Report every line of the entries that contains the word "mailadresse".

Stored data entries:
****

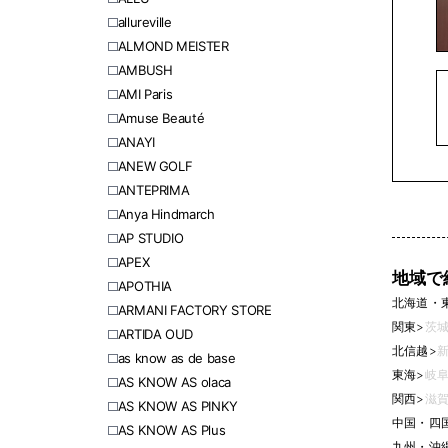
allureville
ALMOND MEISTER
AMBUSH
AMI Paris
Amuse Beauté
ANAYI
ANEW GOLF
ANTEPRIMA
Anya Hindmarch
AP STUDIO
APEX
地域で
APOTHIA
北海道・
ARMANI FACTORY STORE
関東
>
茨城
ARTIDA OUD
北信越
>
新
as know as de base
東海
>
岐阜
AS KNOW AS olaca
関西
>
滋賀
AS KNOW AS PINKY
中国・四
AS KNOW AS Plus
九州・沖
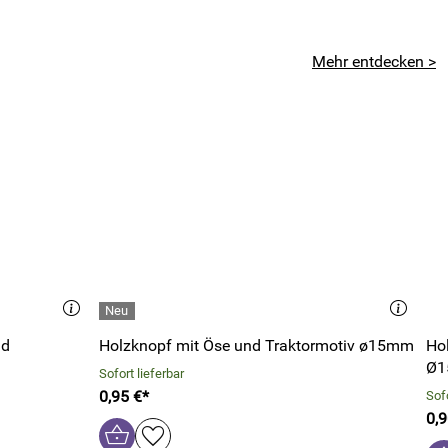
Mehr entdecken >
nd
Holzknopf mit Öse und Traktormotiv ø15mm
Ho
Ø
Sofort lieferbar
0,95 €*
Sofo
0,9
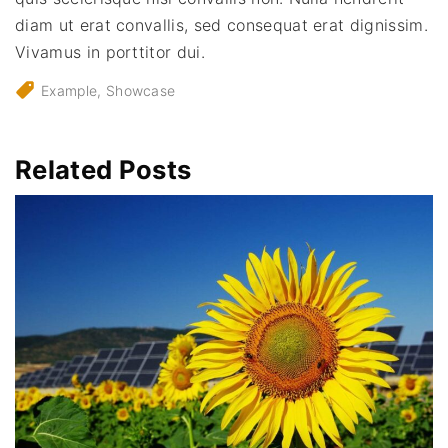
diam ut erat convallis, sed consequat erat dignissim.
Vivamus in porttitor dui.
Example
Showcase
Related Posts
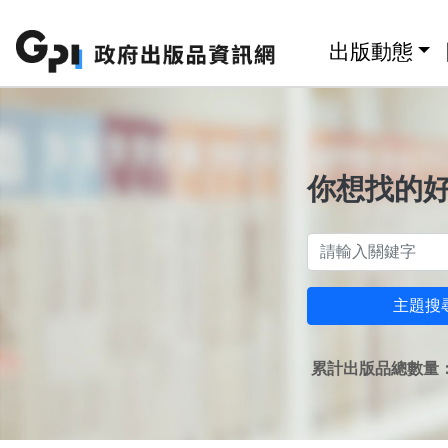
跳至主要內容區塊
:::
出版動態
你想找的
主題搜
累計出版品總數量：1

****

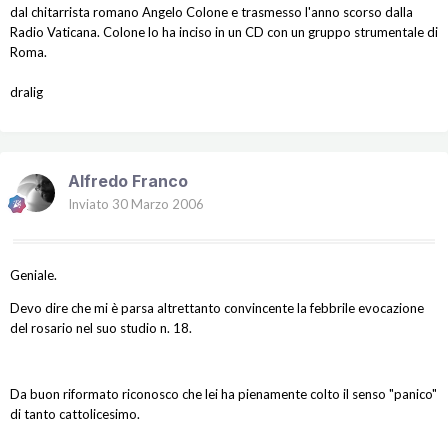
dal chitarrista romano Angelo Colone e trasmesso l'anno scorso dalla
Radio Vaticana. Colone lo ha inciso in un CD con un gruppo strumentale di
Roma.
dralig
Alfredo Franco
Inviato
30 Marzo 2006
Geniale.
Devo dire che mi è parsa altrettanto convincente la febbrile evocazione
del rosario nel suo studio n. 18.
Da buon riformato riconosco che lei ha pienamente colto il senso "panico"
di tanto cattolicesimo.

****

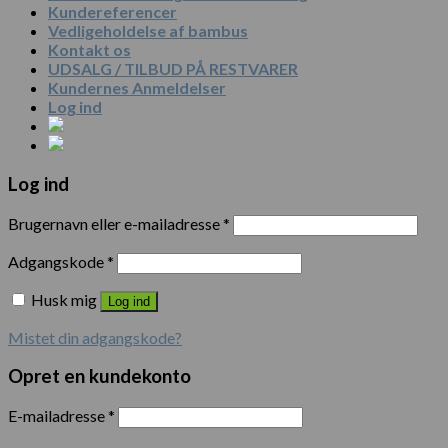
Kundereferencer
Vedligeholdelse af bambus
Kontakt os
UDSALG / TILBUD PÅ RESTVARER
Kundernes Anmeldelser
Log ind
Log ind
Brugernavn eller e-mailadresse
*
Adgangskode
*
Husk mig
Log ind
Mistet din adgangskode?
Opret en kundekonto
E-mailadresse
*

****

§ Answer section
Brugernavn eller e-mailadresse
E-mailadresse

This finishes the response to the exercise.